それだけでなく、彼女の家は国境に広がる広大な領地を持ち、領民たちを守りながら長年繁栄してきた。


「ルーファス家は、力強さと忠誠心を何よりも重んじます。そしてカトリーナ様も、その家柄を誇りに思い、誰にも屈することのない気高い性格です」


リディアの言葉をノートに書き写しながらも、俺の頭にはアリシアのことが浮かんでは消え、集中力を欠いていた。


アリシアとの時間は短かったが、心に深く刻まれていた。


俺がここで何をしようとも、アリシアの存在は消えない。


「カズキ様、話を聞いていますか?」


リディアの冷たい声が俺を現実に引き戻す。


俺は慌てて頷くが、リディアの眉は深くひそめられていた。


「あなたがここで考えるべきことは一つです。カトリーナ様について、そして彼女が何を求めているのか。そのために、アリシア様のことは一度忘れなければなりません。あなたの心の迷いは、次に会う相手に対して失礼です」


リディアの言葉は正論だと分かっていても、胸の中に重くのしかかる。


アリシアは今、領地で一人でいる。


彼女のことを忘れるなどできるわけがない。


それでも、俺は次の貴族に会わなければならない。


そうしなければ、この国での役割を全うできないのだ。


——


数日が過ぎ、俺は何とかカトリーナの情報を頭に叩き込み続けた。


彼女はルーファス家の次期当主であり、強い意志と冷静な判断力を持つ女性だということが分かってきた。


リディアはそれを強調し、彼女が他人に対して冷たい印象を与えることが多いと教えてくれた。
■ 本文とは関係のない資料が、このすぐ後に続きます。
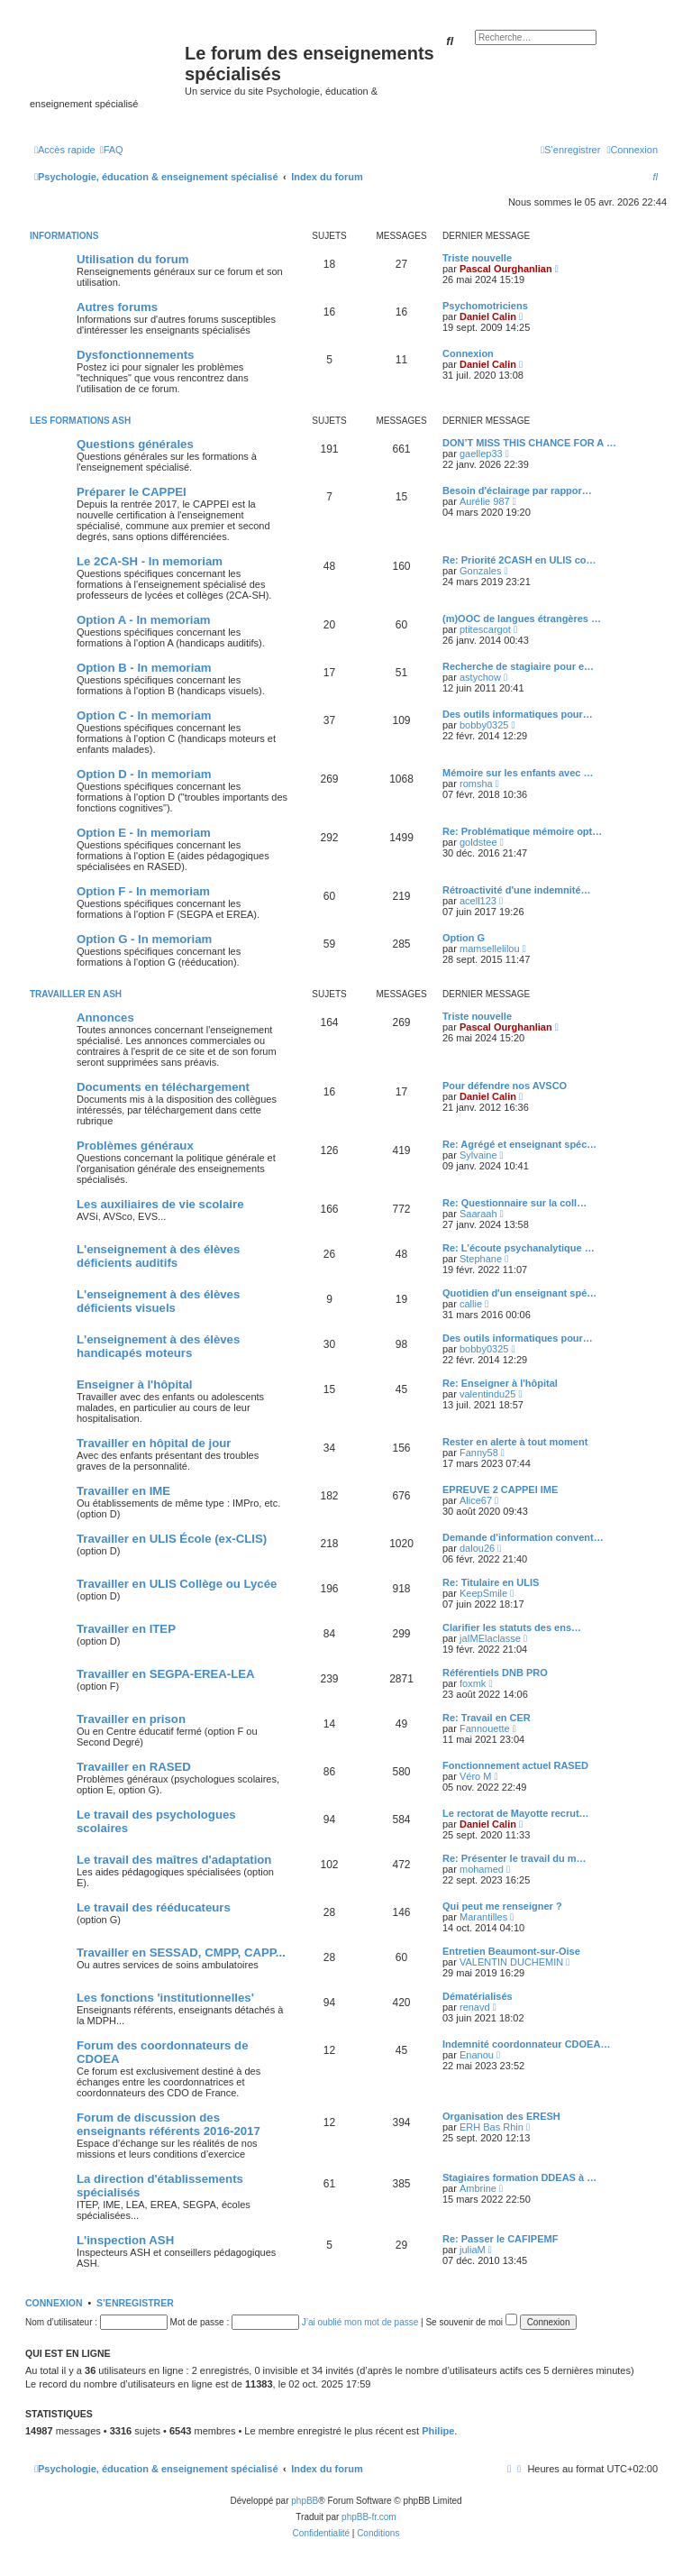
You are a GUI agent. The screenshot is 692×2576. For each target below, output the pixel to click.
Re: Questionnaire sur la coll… (514, 1202)
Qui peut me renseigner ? (502, 1906)
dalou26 (477, 1548)
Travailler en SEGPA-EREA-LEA (166, 1674)
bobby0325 (484, 725)
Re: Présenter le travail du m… (514, 1858)
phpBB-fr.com (368, 2517)
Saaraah (478, 1213)
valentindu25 (487, 1394)
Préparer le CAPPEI (132, 492)
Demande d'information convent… (523, 1537)
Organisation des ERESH (501, 2116)
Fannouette (485, 1728)
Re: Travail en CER (486, 1717)
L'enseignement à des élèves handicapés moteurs (158, 1346)
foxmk (473, 1683)
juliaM (473, 2249)
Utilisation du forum (133, 259)
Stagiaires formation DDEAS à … (519, 2177)
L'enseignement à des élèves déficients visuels (158, 1301)
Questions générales (135, 444)
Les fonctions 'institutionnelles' (165, 1997)
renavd (475, 2007)
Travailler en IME (123, 1491)
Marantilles (483, 1916)
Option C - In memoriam (144, 715)
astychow (480, 677)
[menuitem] (111, 149)
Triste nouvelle (477, 257)
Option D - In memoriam (144, 774)
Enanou (477, 2054)
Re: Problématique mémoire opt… (522, 831)
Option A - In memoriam (144, 620)
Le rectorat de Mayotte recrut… (515, 1813)
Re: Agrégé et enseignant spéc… (519, 1144)
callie (471, 1303)
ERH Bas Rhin (492, 2127)
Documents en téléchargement (163, 1087)
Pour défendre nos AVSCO (504, 1085)
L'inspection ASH (125, 2240)
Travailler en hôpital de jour (154, 1443)
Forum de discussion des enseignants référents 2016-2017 (168, 2124)
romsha (476, 783)
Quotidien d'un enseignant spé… (519, 1293)
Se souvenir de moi (470, 2322)
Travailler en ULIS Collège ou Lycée (177, 1584)
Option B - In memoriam (144, 667)
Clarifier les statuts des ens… (511, 1627)
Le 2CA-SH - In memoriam (150, 561)
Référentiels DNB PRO (495, 1672)
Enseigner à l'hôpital (134, 1384)
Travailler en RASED (134, 1767)
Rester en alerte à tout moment (514, 1441)
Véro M (475, 1776)
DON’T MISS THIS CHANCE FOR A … (529, 442)
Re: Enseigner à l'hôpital (500, 1383)
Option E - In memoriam (144, 832)
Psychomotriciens (485, 305)
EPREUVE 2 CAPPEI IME (500, 1489)
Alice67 (476, 1500)
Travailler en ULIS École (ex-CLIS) (172, 1538)
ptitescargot (485, 629)
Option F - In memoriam (143, 891)
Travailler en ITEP (126, 1629)
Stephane (481, 1258)
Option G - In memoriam (144, 939)
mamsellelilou (490, 948)
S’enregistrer (135, 2302)
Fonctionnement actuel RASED (515, 1765)
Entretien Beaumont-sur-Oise (511, 1951)
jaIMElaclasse (490, 1638)
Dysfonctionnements (135, 355)
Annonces (105, 1017)
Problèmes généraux (135, 1145)
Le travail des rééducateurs (154, 1907)
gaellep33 (481, 453)
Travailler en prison (131, 1719)
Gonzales (480, 570)
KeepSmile (483, 1593)
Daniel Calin (488, 316)
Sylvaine (478, 1155)
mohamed (482, 1869)
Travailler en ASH (76, 994)
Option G (463, 937)
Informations (64, 236)
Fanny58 (479, 1452)
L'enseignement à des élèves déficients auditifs (158, 1256)
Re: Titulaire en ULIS (490, 1582)
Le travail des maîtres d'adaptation (174, 1859)
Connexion (468, 353)
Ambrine (478, 2188)
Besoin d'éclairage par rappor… (517, 490)
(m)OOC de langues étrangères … (521, 618)
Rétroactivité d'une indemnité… (516, 890)
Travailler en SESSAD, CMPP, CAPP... (181, 1952)
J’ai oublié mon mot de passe (360, 2322)
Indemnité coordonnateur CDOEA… (526, 2044)
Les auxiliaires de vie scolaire (160, 1204)
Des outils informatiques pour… (517, 714)
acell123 (478, 900)
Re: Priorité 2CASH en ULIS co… (519, 560)
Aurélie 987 (485, 501)
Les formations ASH (80, 421)
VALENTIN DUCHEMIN (511, 1962)
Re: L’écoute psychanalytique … (518, 1247)
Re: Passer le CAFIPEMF (500, 2238)
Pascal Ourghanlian (506, 268)
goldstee (478, 842)
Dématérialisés (477, 1996)
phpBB (304, 2501)
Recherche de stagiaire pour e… (518, 666)
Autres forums (117, 307)
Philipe (438, 2430)
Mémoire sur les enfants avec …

「カトリーナ様は非常に理知的で、自分の考えに従って行動するタイプです。しかし、それゆえに他者との距離感を保つことが多く、感情を表に出すことは少ないでしょう」


俺は頷きながら、その特徴を頭に刻みつける。


だが、どうしても気持ちが晴れない。


アリシアのことが俺の心を蝕み続けていた。


そして、一週間の学習が終わる最終日、リディアは再び俺に厳しい言葉を投げかけた。


「カズキ様。あなたがまだアリシア様に気持ちを引きずっていることは明らかです。しかし、それはもう終わったことです。あなたは次にカトリーナ様にお会いし、その方に全身全霊を捧げなければなりません。もしそれができなければ、カトリーナ様に対して失礼になりますし、あなたの役割を果たすこともできません」


リディアの言葉は、俺にとって鋭い刃のように突き刺さった。


俺は黙って頭を下げ、何も言い返せなかった。


——


その夜、俺は自室で一人、リディアの言葉を反芻しながら葛藤していた。


俺はアリシアに対して未練を抱えすぎているのか?


それとも、この感情は自然なものなのか?


俺は彼女に腕時計を渡し、再会を誓った。


しかし、今の俺はカトリーナという別の女性に向き合わなければならない。


窓の外を見つめながら、心の中でアリシアのことを思い続けた。


それでも、俺は自分の置かれた状況に向き合わなければならない。


俺がこの国で果たすべき役割は、感情に流されることではなく、冷静に現実を見つめ、次の任務を全うすることだ。


「失礼になってはいけない、か……そうだな、そうだよな」


俺はそう自分に言い聞かせ、少しずつ意識を現実に戻していった。


そして、心の中に渦巻く思いを押し殺しながら、再び机に向かい、カトリーナに関する書物を手に取った。